In 2008, the Yakama, Umatilla, and Warm Springs tribes, along with four other tribes and the CRITFC, signed the Columbia Basin Fish Accords with the BPA, the Corps, the BuRec, and the states of Idaho and Montana . The agreements committed hundreds of millions of dollars in federal funding for fish operations, habitat, and hatchery actions over a 10-year period. By signing, the Yakama, Umatilla, and Warm Springs agreed to drop their legal pursuit of dam removal in exchange for US$900 million for tribal salmon fisheries and habitat restoration.
Several environmental organizations believe that breaching the dams is the only action that has not already been tried which could make a significant difference in improving salmon populations . Key environmental organizations include SOS, a diverse coalition of organizations and individuals concerned with the fate of the Columbia River and salmon; the National Wildlife Federation (NWF), a large national organization for wildlife conservation (and the named plaintiff in the court case against NMFS over their BiOps); and Earth Justice, an environmental law group representing the NWF in NWF v. NMFS (2016 WL 2353647).

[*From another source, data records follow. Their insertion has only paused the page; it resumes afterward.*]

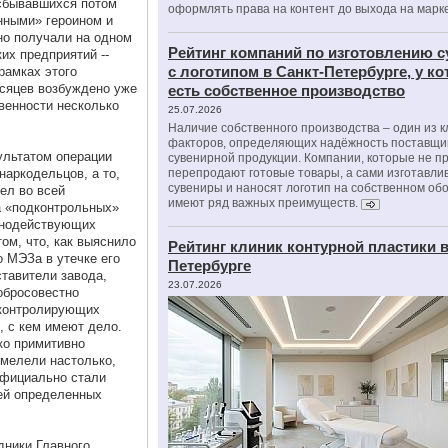
 сбывавшихся потом
оформлять права на контент до выхода на марк
нными» героином и
но получали на одном
Рейтинг компаний по изготовлению 
их предприятий --
с логотипом в Санкт-Петербурге, у к
рамках этого
есяцев возбуждено уже
есть собственное производство
венности несколько
25.07.2026
Наличие собственного производства – один из 
факторов, определяющих надёжность поставщи
ультатом операции
сувенирной продукции. Компании, которые не п
наркодельцов, а то,
перепродают готовые товары, а сами изготавли
сувениры и наносят логотип на собственном об
ел во всей
имеют ряд важных преимуществ.
а «подконтрольных»
ьнодействующих
ом, что, как выяснило
Рейтинг клиник контурной пластики в
о МЭЗа в утечке его
Петербурге
ставители завода,
23.07.2026
обросовестно
 контролирующих
ь, с кем имеют дело.
ко примитивно
смелели настолько,
официально стали
ей определенных
дники Главного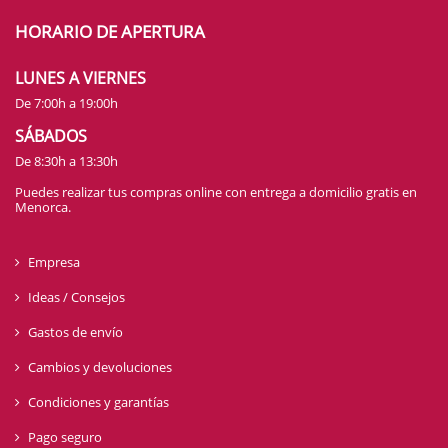
HORARIO DE APERTURA
LUNES A VIERNES
De 7:00h a 19:00h
SÁBADOS
De 8:30h a 13:30h
Puedes realizar tus compras online con entrega a domicilio gratis en
Menorca.
Empresa
Ideas / Consejos
Gastos de envío
Cambios y devoluciones
Condiciones y garantías
Pago seguro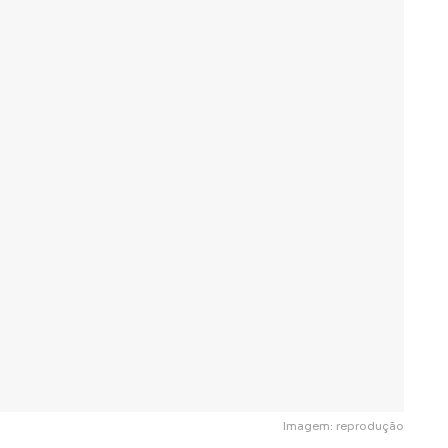
Imagem: reprodução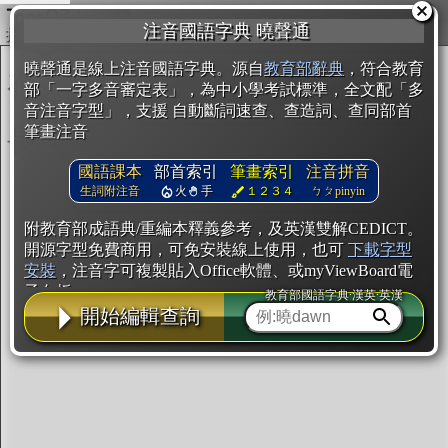
複製
注音國語字典 曉聲通
開始編輯
曉聲通是線上注音國語字典。源自
教育部辭典
，符合教育
部「一字多音審定表」，為中小學考試標準，全文配「多
音注音字型」，支援 自動斷詞速查、查造詞、查同部首
筆畫注音
國語課本
部首索引
筆畫索引
注音拼音
生詞附注音
火
手
１２３４
ㄅㄆpinyin
附教育部成語典/重編本釋義參考，及英漢雙解CEDICT。
開源字型免費商用，可免安裝線上使用，也可
下載字型
安裝
，注音字可複製貼入Office軟體、或myViewBoard電
子白板。
教育部國語字典·漢英·英漢
開始編輯查詢
辭典使用方法
注音IVS字型編輯器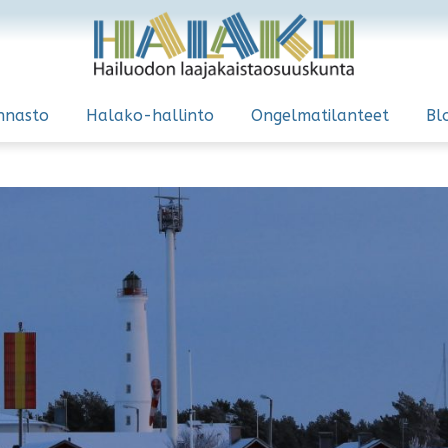
nnasto
Halako-hallinto
Ongelmatilanteet
Bl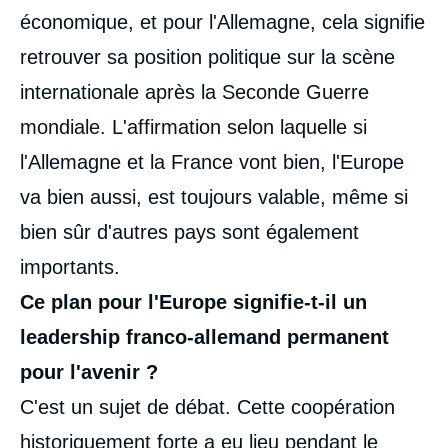
économique, et pour l'Allemagne, cela signifie
retrouver sa position politique sur la scène
internationale après la Seconde Guerre
mondiale. L'affirmation selon laquelle si
l'Allemagne et la France vont bien, l'Europe
va bien aussi, est toujours valable, même si
bien sûr d'autres pays sont également
importants.
Ce plan pour l'Europe signifie-t-il un
leadership franco-allemand permanent
pour l'avenir ?
C'est un sujet de débat. Cette coopération
historiquement forte a eu lieu pendant le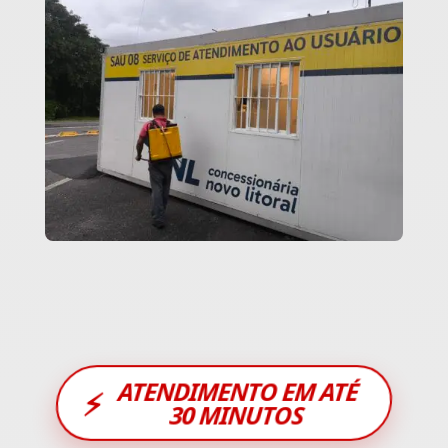
ATENDIMENTO EM ATÉ
⚡
30 MINUTOS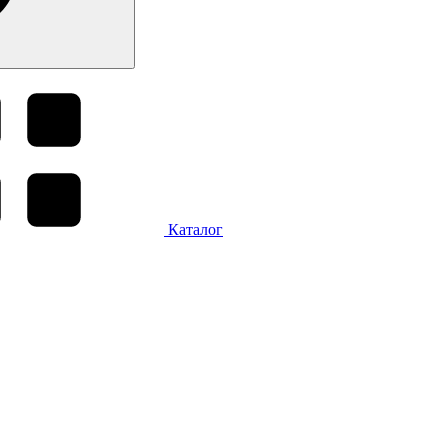
Каталог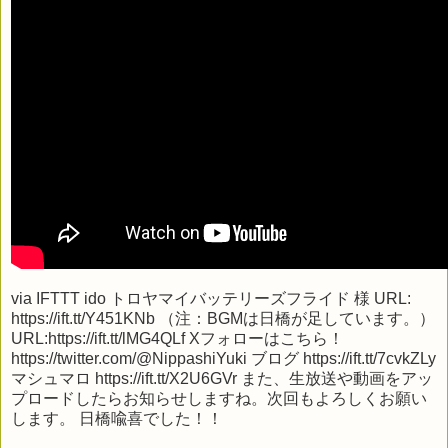
via
IFTTT
ido トロヤマイバッテリーズフライド 様 URL:
https://ift.tt/Y451KNb （注：BGMは日橋が足しています。）
URL:https://ift.tt/lMG4QLf Xフォローはこちら！
https://twitter.com/@NippashiYuki ブログ https://ift.tt/7cvkZLy
マシュマロ https://ift.tt/X2U6GVr また、生放送や動画をアッ
プロードしたらお知らせしますね。次回もよろしくお願い
します。 日橋喩喜でした！！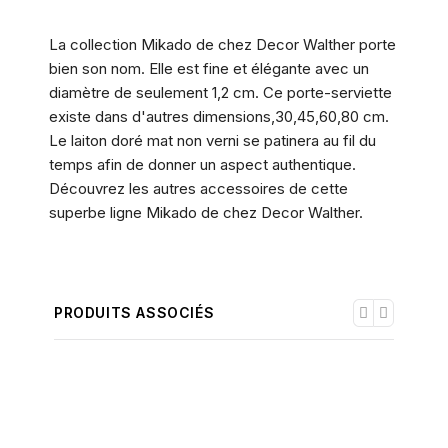
La collection Mikado de chez Decor Walther porte
bien son nom. Elle est fine et élégante avec un
diamètre de seulement 1,2 cm. Ce porte-serviette
existe dans d'autres dimensions,30,45,60,80 cm.
Le laiton doré mat non verni se patinera au fil du
temps afin de donner un aspect authentique.
Découvrez les autres accessoires de cette
superbe ligne Mikado de chez Decor Walther.
PRODUITS ASSOCIÉS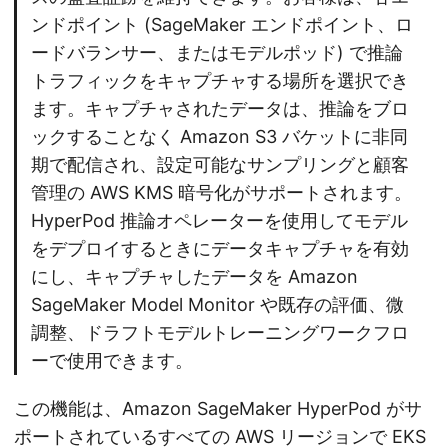
ンドポイント (SageMaker エンドポイント、ロ
ードバランサー、またはモデルポッド) で推論
トラフィックをキャプチャする場所を選択でき
ます。キャプチャされたデータは、推論をブロ
ックすることなく Amazon S3 バケットに非同
期で配信され、設定可能なサンプリングと顧客
管理の AWS KMS 暗号化がサポートされます。
HyperPod 推論オペレーターを使用してモデル
をデプロイするときにデータキャプチャを有効
にし、キャプチャしたデータを Amazon
SageMaker Model Monitor や既存の評価、微
調整、ドラフトモデルトレーニングワークフロ
ーで使用できます。
この機能は、Amazon SageMaker HyperPod がサ
ポートされているすべての AWS リージョンで EKS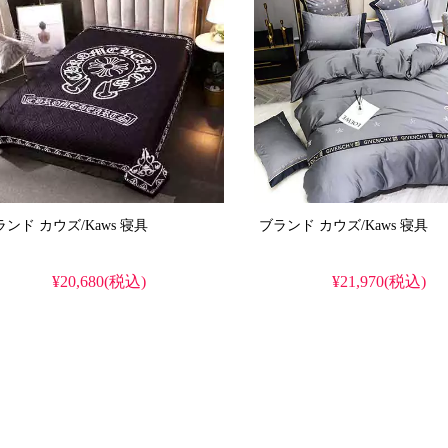
ブランド カウズ/Kaws 寝具
ブランド カウズ/Kaws 寝具
¥20,680(税込)
¥21,970(税込)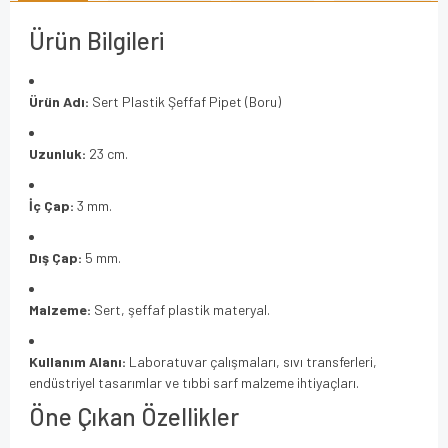
Ürün Bilgileri
Ürün Adı:
Sert Plastik Şeffaf Pipet (Boru)
Uzunluk:
23 cm.
İç Çap:
3 mm.
Dış Çap:
5 mm.
Malzeme:
Sert, şeffaf plastik materyal.
Kullanım Alanı:
Laboratuvar çalışmaları, sıvı transferleri,
endüstriyel tasarımlar ve tıbbi sarf malzeme ihtiyaçları.
Öne Çıkan Özellikler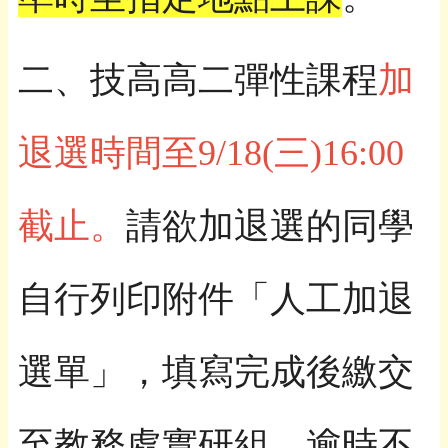
二、技高高二彈性課程
加
退選時間至9/18(三)16:00
截止。
請欲加退選的同學
自行列印附件「人工加退
選單」，填寫完成後繳交
至教務處實研組，逾時不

The reservoirs, dams, and shorelines on the Lower Snake River provide many land- and water-based recreational opportunities, including hiking, camping, hunting, fishing, swimming, and boating . Multiple organizations representing outdoor recreation, sports fishing, and commercial fishing in the PNW have an interest in this issue, yet their interests are not the same. If the dams are breached, the Snake River will be a free-flowing river instead of a series of reservoirs, and the shift to a free-flowing river system would result in the loss of some existing recreational opportunities, yet at the same time create the potential for growth of new recreational opportunities .
Transportation infrastructure related to the dams includes barge, rail lines, and trucks, in addition to port facilities. The Lower Snake River dams allowed the creation of three inland river ports, often referred to as the Pioneer Ports: the Port of Whitman County (Washington), the Port of Clarkston (Washington), and the Port of Lewiston (Idaho), the latter being a key port for farmers and manufacturers in Idaho shipping their products for export through to the Port of Portland in Oregon . Affordable, fast shipping along the Columbia River to the Port of Portland has allowed for great economic growth. However, barge shipping services at the Pioneer Ports ceased in 2015, and as of March 2019, they have not resumed. Currently, the Port of Lewiston is still in use for cargo shipping; they currently take in breakbulk shipping (cargo not in containers, often machinery). If the dams are breached, it will not be feasible to transport by barge; which would create the need to improve road, rail, and other infrastructure to provide for transportation .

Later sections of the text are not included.